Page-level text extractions
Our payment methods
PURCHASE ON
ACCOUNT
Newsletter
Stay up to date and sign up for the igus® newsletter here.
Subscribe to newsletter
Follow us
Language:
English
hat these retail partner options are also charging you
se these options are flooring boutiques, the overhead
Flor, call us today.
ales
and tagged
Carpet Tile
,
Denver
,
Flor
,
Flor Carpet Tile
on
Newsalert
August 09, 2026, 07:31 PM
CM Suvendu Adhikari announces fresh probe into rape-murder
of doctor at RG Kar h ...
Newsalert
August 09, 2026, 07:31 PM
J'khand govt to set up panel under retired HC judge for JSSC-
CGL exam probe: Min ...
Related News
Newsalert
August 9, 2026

...

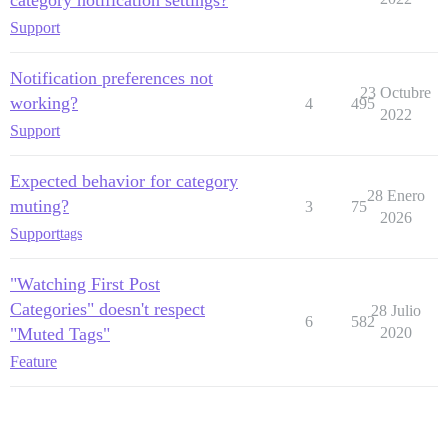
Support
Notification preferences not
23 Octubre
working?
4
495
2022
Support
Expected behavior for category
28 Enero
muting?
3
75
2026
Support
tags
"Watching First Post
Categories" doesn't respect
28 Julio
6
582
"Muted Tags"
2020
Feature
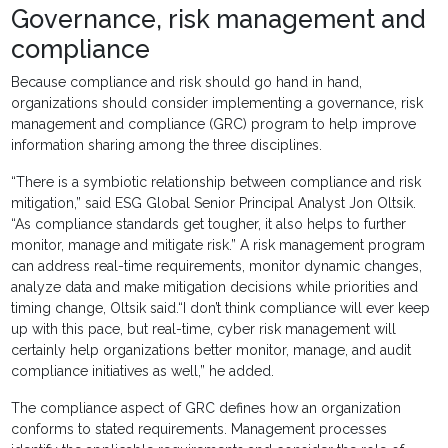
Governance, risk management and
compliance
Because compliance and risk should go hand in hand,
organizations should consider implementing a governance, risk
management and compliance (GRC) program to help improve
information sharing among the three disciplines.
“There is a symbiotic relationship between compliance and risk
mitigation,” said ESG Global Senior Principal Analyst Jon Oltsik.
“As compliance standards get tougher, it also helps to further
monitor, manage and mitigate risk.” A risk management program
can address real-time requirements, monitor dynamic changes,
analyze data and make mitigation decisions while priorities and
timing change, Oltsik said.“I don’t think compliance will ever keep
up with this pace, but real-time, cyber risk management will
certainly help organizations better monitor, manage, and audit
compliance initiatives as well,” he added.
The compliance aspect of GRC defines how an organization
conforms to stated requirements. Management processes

AIM OF THE EXERCISE
Please give an exact copy of the entries above, from the line with "CGL exam probe: Min ..." down to the line with "August 9, 2026", inclusive, and nothing else.

EXERCISE OUTPUT
CGL exam probe: Min ...
Related News
Newsalert
August 9, 2026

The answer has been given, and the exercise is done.